The methodological parallel between Rashi's Torah commentary and the Glossa Ordinaria, Schoenfeld asserts, consists in each commentary's paradoxical approach to scripture and tradition. Both Rashi and the author of the Gloss on Genesis (probably Gilbert of Auxerre), present the Bible as a "self-interpreting text": Scripture can, and should be, interpreted by Scripture. But at the same time, the weight of tradition reinforces which part of Scripture best elucidates the text at hand. Thus, Rashi's suppression of rabbis' names connected to interpretations in the midrash, she argues, reduces for the reader the impression of debates external to the text. The interlinear gloss was similarly abstracted from a larger body of commentary, but was physically inserted into the biblical text, to be read with the text more or less seamlessly. Both Rashi and the interlinear gloss, Schoenfeld suggests, silently marshal authoritative sources from their respective traditions and re-present them as authoritative statements emerging from the biblical text read on its own terms.

In her final chapter, Schoenfeld argues that the methodological similarities between Rashi and the Gloss on Genesis's redactor are discernible in a focus on similar themes, driven by parallel polemical goals. Both texts celebrate the greatness of Abraham as evidence for the superiority of their own traditions, the near-sacrifice of Isaac as a foreshadowing of later rituals (the Temple sacrifices; the Eucharist), and each positions Abraham as the prototypical celebrant of those rituals. Here as earlier, Schoenfeld's reading of Rashi is insightful and persuasive: she carefully distinguishes his interpretation from that of his sources and from that of most of his near-contemporaries. His innovative interpretation posits Abraham's trials as the occasion for proving the patriarch's greatness to an audience of unnamed others, most likely the Gentiles. Whether Rashi polemicized against Christians in his Torah commentary is a debated question; Schoenfeld rehearses the various theories in chapter two. Similarly, whether that polemic might have been motivated by the sufferings and self-sacrifice of the Rhineland's Jews during the First Crusade is not susceptible to direct proof. As Schoenfeld demonstrates, however, the closest parallel to Rashi's interpretation of the Akedah as proof of Abraham's estimable and eager love for God is found in the Hebrew Crusade chronicles and in the Lekach Tov, a midrashic collection which also mentions the massacre of the Jewish community of Mainz in 1096. She convincingly illustrates the distinctive anti-Jewish emphasis of the Glossa Ordinaria by contrasting it with exegetical works by a range of monastic and proto-scholastic authors.
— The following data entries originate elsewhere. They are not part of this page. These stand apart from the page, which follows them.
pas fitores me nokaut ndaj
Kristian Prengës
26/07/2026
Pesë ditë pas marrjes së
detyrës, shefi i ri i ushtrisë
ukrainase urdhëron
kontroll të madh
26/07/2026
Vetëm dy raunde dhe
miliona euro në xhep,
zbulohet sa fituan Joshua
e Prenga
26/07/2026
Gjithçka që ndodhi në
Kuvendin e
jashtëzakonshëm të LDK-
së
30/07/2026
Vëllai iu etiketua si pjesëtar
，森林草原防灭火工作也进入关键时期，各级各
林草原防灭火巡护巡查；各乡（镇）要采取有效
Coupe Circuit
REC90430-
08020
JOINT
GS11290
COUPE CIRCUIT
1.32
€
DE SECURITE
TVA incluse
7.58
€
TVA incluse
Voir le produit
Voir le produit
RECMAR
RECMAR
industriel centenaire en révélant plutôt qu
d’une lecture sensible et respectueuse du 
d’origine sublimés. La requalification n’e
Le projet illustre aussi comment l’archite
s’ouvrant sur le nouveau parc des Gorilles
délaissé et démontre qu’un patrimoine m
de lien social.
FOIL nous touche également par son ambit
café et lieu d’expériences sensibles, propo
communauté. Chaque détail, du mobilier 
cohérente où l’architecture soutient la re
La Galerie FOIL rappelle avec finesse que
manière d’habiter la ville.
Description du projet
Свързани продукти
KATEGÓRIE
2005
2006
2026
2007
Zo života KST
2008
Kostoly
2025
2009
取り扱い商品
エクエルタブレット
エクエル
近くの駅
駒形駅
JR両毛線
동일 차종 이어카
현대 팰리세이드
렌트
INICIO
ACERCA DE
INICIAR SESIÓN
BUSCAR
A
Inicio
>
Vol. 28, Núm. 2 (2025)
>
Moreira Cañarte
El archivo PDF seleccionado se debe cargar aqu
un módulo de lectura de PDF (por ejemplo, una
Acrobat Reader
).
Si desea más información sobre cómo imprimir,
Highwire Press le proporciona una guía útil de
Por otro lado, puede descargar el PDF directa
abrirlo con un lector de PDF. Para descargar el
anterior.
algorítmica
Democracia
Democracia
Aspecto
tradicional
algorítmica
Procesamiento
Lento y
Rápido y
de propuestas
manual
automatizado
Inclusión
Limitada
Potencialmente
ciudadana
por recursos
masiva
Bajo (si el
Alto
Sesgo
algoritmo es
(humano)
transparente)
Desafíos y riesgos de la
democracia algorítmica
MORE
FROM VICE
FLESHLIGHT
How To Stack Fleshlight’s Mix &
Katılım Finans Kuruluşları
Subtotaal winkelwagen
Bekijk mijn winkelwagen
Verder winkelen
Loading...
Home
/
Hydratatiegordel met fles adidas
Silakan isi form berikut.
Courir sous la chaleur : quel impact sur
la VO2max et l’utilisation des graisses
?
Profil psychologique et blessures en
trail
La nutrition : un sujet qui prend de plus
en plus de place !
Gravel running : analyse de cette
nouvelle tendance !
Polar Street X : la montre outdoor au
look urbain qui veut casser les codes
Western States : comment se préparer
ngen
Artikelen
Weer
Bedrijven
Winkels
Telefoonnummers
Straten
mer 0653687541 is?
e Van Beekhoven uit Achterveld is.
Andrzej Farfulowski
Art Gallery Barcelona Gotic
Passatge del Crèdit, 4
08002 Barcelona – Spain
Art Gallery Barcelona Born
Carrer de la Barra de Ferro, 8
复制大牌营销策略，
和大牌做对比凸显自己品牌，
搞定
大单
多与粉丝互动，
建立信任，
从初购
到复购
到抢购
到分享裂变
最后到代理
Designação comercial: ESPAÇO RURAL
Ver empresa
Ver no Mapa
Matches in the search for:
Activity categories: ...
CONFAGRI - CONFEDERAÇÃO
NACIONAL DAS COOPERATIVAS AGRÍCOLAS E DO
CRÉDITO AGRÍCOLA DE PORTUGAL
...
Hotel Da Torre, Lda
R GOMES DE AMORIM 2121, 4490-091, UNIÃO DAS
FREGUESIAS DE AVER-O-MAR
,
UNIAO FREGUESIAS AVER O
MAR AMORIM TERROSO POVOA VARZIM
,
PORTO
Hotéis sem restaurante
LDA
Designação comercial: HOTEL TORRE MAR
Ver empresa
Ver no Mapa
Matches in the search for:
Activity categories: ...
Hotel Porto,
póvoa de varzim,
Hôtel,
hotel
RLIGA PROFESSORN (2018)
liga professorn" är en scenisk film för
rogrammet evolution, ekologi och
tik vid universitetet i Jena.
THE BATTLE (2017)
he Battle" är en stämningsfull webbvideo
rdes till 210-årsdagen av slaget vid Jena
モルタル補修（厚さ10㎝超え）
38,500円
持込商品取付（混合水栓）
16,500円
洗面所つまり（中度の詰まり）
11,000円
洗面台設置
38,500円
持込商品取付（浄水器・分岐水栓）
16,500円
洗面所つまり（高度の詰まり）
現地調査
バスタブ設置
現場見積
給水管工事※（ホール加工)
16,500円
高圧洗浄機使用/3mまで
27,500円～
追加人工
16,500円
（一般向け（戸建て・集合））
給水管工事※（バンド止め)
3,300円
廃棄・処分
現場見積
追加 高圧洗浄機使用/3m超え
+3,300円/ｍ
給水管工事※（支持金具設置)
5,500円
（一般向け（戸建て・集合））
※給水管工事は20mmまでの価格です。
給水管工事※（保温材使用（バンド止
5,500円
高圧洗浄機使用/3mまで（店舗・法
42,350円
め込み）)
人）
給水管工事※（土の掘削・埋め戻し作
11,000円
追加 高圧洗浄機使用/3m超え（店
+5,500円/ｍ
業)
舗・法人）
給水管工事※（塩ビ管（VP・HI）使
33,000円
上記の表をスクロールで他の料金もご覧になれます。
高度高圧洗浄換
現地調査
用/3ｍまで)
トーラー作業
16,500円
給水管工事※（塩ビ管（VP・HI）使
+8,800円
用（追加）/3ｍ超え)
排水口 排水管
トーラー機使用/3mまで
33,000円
Less forcefully developed here is a theory for why and how the Christian polemic emerged, in this particular form, when other exegetes made other choices.

The volume includes two valuable appendices, in which Schoenfeld provides critical editions of the two sources, assembled from an extensive range of manuscript and early printed sources. Having completed this exceptionally painstaking textual work, advanced an innovative approach to Rashi studies, and having bruited a highly suggestive theory for how Jewish and Christian twelfth-century exegetical methods and products came to resemble each other, Schoenfeld has opened up rich prospects for further investigations.